Calo v. Ahearn

— Order of the Supreme Court, Bronx County (Irma V. Santaella, J.), entered on June 17, 1986, which denied plaintiff Ahearn’s motion for a protective order vacating defendant General Motors Corporation’s notice of deposition served upon nonparty American Standards Testing Bureau, Inc., is unanimously reversed, on the law and facts and in the exercise of discretion, and the motion granted, without costs or disbursements.

*458In this personal injury action, the alleged malfunction of a steering mechanism in an automobile manufactured by defendant General Motors Corporation is in issue. The automobile was inspected by plaintiffs expert, American Standards Testing Bureau, and was thereafter destroyed.

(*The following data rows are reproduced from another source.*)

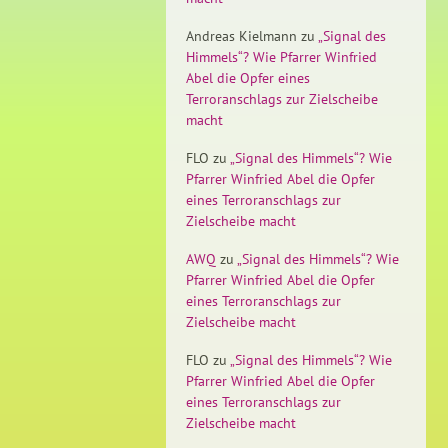
Andreas Kielmann
zu
„Signal des
Himmels“? Wie Pfarrer Winfried
Abel die Opfer eines
Terroranschlags zur Zielscheibe
macht
FLO
zu
„Signal des Himmels“? Wie
Pfarrer Winfried Abel die Opfer
eines Terroranschlags zur
Zielscheibe macht
AWQ
zu
„Signal des Himmels“? Wie
Pfarrer Winfried Abel die Opfer
eines Terroranschlags zur
Zielscheibe macht
FLO
zu
„Signal des Himmels“? Wie
Pfarrer Winfried Abel die Opfer
eines Terroranschlags zur
Zielscheibe macht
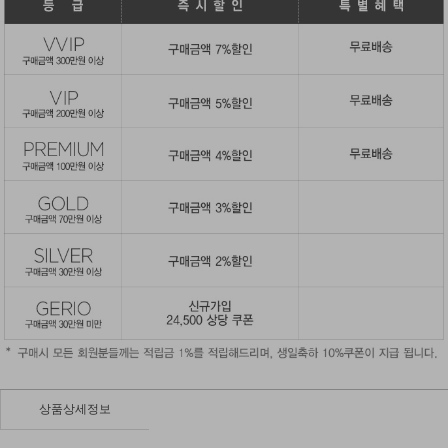
상품상세정보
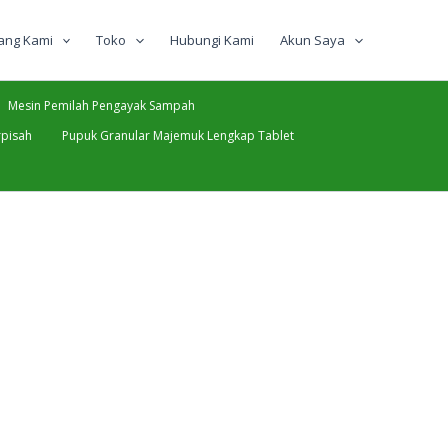
ang Kami
Toko
Hubungi Kami
Akun Saya
Mesin Pemilah Pengayak Sampah
pisah
Pupuk Granular Majemuk Lengkap Tablet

Plaintiff Ahearn, however, voluntarily furnished all other parties with copies of the inspection report from American Standards. Defendant General Motors, nevertheless, served a notice of deposition upon American Standards, and the IAS court denied plaintiffs motion to vacate that notice.

The denial of plaintiffs motion for a protective order was an abuse of discretion under the circumstances herein. Although CPLR 3101 (a) permits disclosure of all evidence that is "material and necessary” in the prosecution and defense of an action, CPLR 3101 (d)* forbids disclosure of an opinion of an expert prepared for litigation "unless the court finds that the material can no longer be duplicated because of a change in conditions and that withholding it will result in injustice or undue hardship”.

In view of the fact that defendant has already been furnished with a copy of the expert’s report, there has not been a sufficient showing by defendant that it will suffer "injustice or undue hardship” in foregoing additional discovery of the nonparty expert, American Standards. Concur — Sullivan, J. P., Ross, Asch and Wallach, JJ.

Although CPLR 3101 (d) was substantially amended in 1985 (L 1985, ch 294, § 4), such amendment does not apply to actions commenced before July 1,1985 (L 1985, ch 294, § 25).